*Information supplied*:
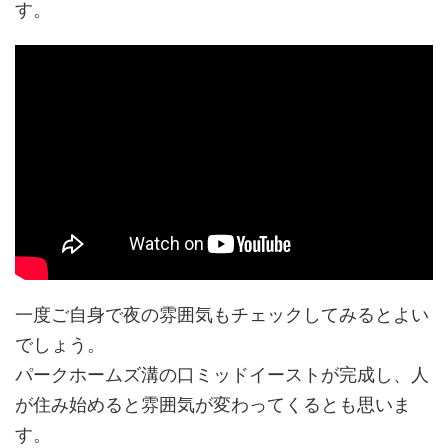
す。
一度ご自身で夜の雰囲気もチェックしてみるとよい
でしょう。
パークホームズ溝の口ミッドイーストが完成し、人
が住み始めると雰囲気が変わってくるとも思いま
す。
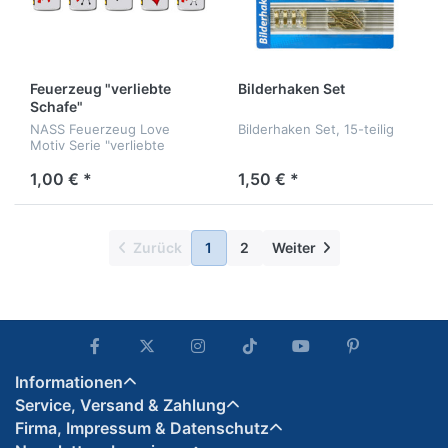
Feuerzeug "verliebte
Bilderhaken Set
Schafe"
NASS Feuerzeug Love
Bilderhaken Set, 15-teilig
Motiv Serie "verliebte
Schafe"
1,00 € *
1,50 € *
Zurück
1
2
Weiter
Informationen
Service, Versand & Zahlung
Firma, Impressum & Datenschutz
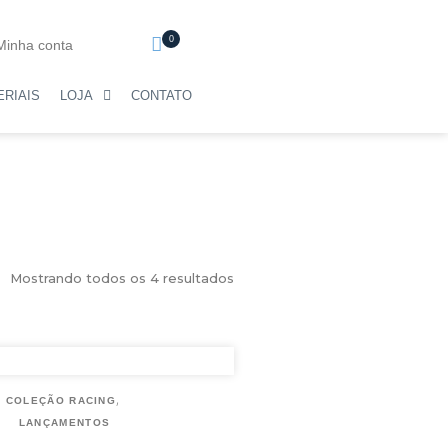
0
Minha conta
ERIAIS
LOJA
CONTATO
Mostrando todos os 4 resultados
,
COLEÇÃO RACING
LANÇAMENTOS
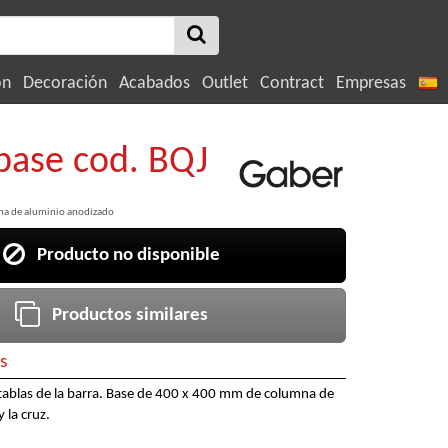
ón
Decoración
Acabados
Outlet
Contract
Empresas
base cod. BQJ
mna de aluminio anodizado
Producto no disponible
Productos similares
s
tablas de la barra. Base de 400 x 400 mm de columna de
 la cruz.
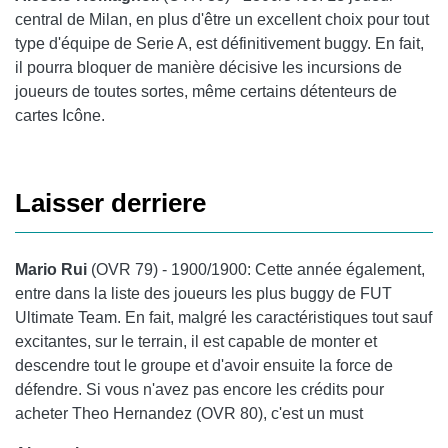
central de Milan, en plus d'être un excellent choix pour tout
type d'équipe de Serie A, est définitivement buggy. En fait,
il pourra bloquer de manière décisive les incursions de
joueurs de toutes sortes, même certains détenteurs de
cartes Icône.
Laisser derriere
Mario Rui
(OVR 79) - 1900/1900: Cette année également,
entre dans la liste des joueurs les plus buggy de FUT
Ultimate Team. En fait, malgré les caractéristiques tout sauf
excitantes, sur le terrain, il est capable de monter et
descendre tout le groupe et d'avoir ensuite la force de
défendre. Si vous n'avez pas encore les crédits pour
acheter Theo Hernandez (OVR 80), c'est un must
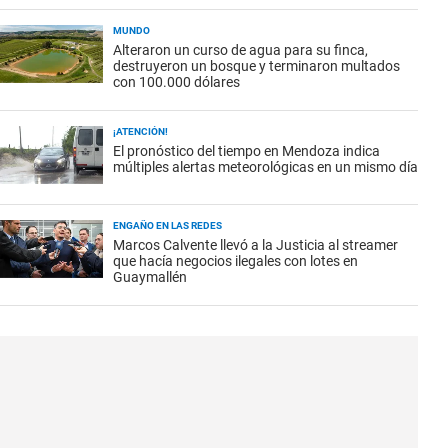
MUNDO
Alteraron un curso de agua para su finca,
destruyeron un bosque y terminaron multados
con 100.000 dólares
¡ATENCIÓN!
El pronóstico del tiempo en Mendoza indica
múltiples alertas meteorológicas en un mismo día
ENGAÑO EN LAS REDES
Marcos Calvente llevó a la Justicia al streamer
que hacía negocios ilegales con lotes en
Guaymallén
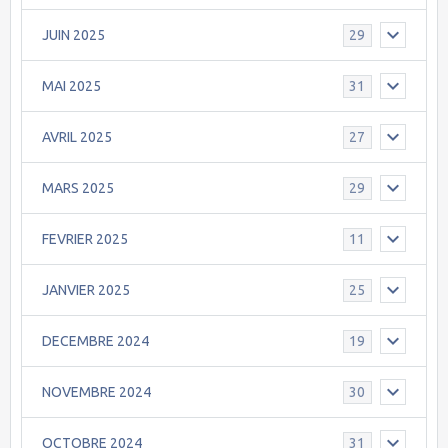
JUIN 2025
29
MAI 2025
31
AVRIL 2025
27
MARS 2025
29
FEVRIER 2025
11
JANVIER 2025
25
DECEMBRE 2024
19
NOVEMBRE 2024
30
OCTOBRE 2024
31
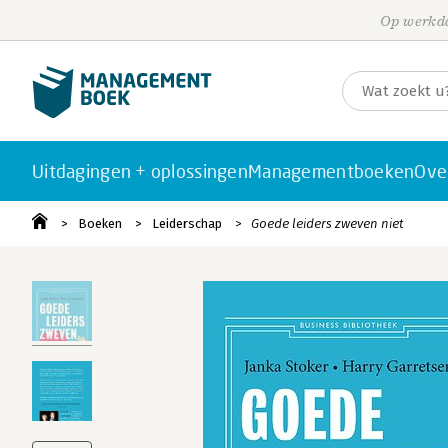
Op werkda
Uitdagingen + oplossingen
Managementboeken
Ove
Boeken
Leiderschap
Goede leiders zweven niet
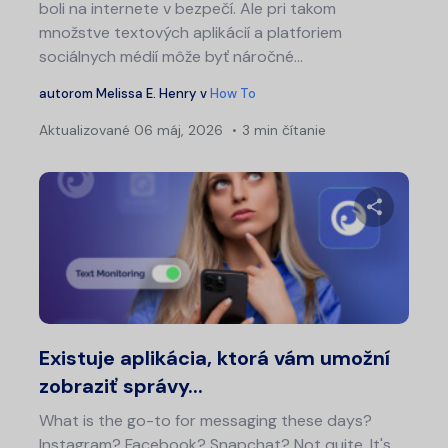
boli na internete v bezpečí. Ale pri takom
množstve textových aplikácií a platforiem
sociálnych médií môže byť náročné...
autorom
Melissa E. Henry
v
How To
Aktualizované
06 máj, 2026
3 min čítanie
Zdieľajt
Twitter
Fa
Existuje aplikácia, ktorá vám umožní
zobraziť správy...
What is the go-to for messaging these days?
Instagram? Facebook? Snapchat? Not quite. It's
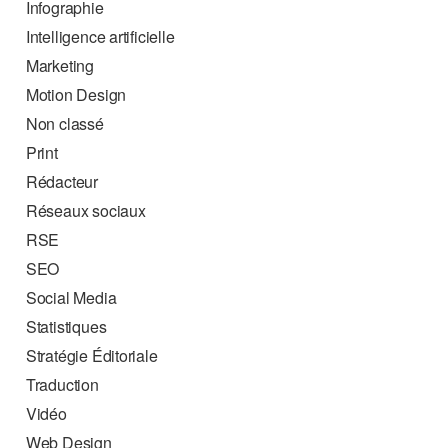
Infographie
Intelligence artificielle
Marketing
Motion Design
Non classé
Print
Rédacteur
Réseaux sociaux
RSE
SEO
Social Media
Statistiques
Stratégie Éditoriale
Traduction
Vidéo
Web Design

---

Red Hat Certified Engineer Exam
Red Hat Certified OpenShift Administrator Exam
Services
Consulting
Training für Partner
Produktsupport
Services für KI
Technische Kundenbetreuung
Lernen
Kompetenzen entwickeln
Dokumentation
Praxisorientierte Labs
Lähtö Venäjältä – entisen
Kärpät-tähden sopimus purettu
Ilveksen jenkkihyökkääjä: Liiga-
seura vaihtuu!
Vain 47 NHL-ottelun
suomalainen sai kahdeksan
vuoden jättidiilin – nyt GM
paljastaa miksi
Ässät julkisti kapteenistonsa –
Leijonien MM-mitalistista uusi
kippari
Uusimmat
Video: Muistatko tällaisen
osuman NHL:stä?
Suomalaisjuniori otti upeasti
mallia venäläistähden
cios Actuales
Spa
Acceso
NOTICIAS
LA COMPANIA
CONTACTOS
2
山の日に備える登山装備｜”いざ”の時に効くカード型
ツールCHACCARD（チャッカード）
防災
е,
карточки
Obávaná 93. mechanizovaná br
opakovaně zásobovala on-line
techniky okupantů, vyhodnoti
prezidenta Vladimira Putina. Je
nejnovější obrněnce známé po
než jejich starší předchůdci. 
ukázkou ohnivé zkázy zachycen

*What to produce*:
Among the lines of the material above, find those with the word "Exam". Copy each one.

*Task solution*:
Red Hat Certified Engineer Exam
Red Hat Certified OpenShift Administrator Exam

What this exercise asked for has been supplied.